When we come to this table, we can become like the Greeks a people worshipping an unknown God.  We can do this my turning our religion into a system of rigid rules and regulations.  We can do this by stifling the freedom of the spirit and the leadership of the spirit by looking for truth in petrified doctrine, ossified by declaring it holy or sacred.

 

God is here to be known to us.  We cannot know God without knowing ourselves.
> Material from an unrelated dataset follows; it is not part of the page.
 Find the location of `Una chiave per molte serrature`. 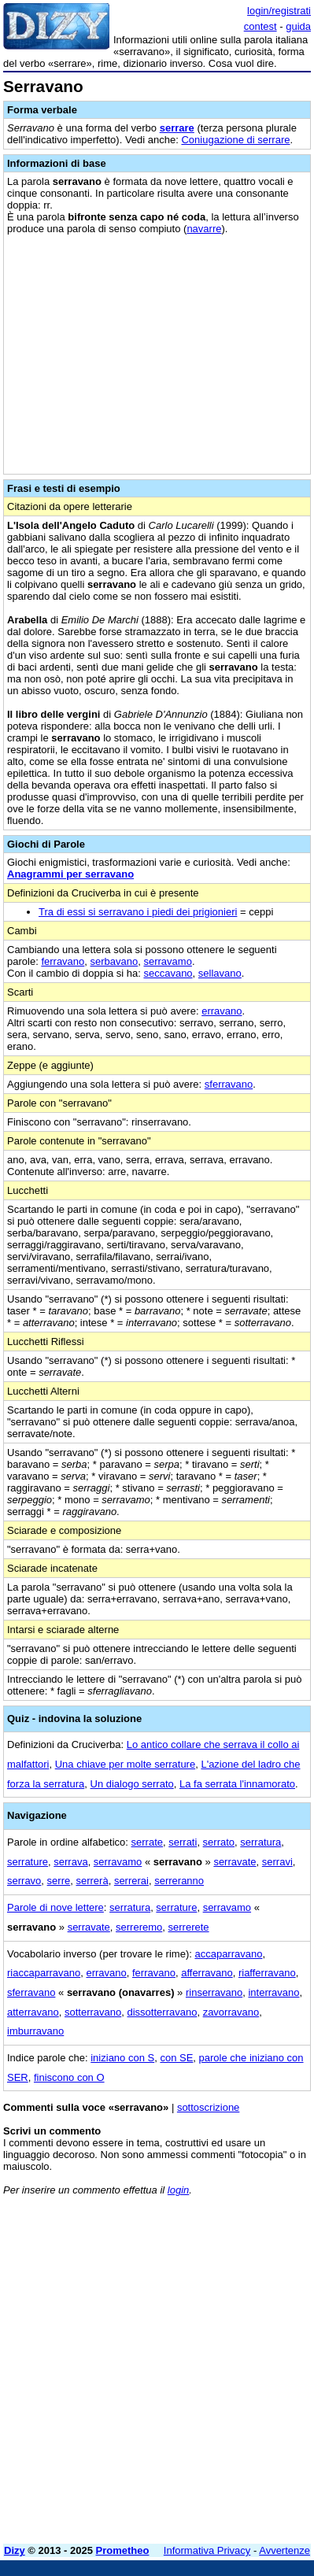

Una chiave per molte serrature is located at coordinates (125, 1764).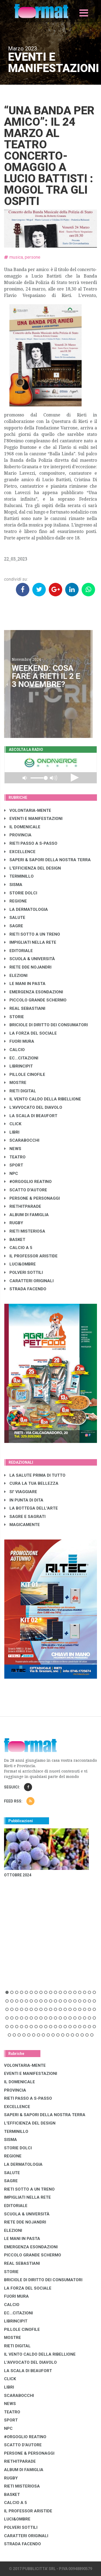 This screenshot has width=101, height=2576. I want to click on IL VENTO CALDO DELLA RIBELLIONE, so click(42, 1099).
The Greeks to whom Paul preached knew this truth themselves, as one of their philosophers expressed it, “The unexamined life is the wasted life.”

 

For every invisible gift of the sacred available at this table there is a parallel visible mortal need.

 

To be fed at this table, one must know that he or she is hungry and thirsty.   If you have never approached this communion without experiencing some emptiness in your gut, some sense that something is missing, some sense that you are not whole in a way that can only find healing through the grace and love of God, then, no matter how many times you have been to this table, you have gone away hungry just as many.

 

The sacred gift of healing is on this table.  God has placed it there and in receiving it God becomes known to you, the invisible has become visible, the intangible has been touched.  But if one doesn’t know or refuses to admit one’s own story of brokenness, then the story of wholeness remains a rumor and not the truth that shapes and heals ones life.   Perhaps the most common form of brokenness and one of the most entrenched forms is that of thinking “there is nothing wrong with me, I am not broken, I don’t need fixing.”  That is a fantasy and as long as one lives with that fantasy, the reality of wholeness also remains a fantasy, a fairytale.

 

That’s sad.  If you are human, you are broken.  Most of us have to learn that the hard way.  I did.  I am not going into all the details, but I hit a point of brokenness in my life and the need to acknowledge it in order to find healing.  When I was about thirty years old, I ended up in the hospital for about three days.  I was sick.  Sick enough to be in the hospital.  There was only one problem, the doctors couldn’t find out what was wrong with me.  They never did and the best they could do was say, you are sick. Go home, get better and good luck.  The church gave me a three month medical leave.  For several weeks, I stayed home, recuperating without benefit of medicine or blessing of doctor, and I couldn’t get one verse out of my head, “Physician, heal thyself.”  Jesus was taunted by that line.  I was haunted by it.  I knew there were things, even unpleasant and dangerous things that I would have to look at, or as the Greeks said examine. So that I did because I really didn’t like being sick.  The more I looked at my own story, even the ugly parts, the more God became known to me.

 

The Greeks had a belief system. Paul had a faith system.  The Greeks had a whole pantheon of Gods that they believed in.  Paul had one God whom he had come to trust.  The Greeks had God about whom they had heard.  Paul’s God was one with whom he was in constant conversation.  

 

Paul’s God continues to tell us his story.  God is still speaking.  God speaks through the invitation and welcome to this table.  Our presence here is not a reward that has been earned but a gift that has been pro offered.  Our presence here is not a stamp of approval on our goodness but a measure and a full measure of our need and sinfulness.  This table is a sign that God in Christ has acted towards us with love.  Come bring your story, share it with your God and may the unknown God be visible to you.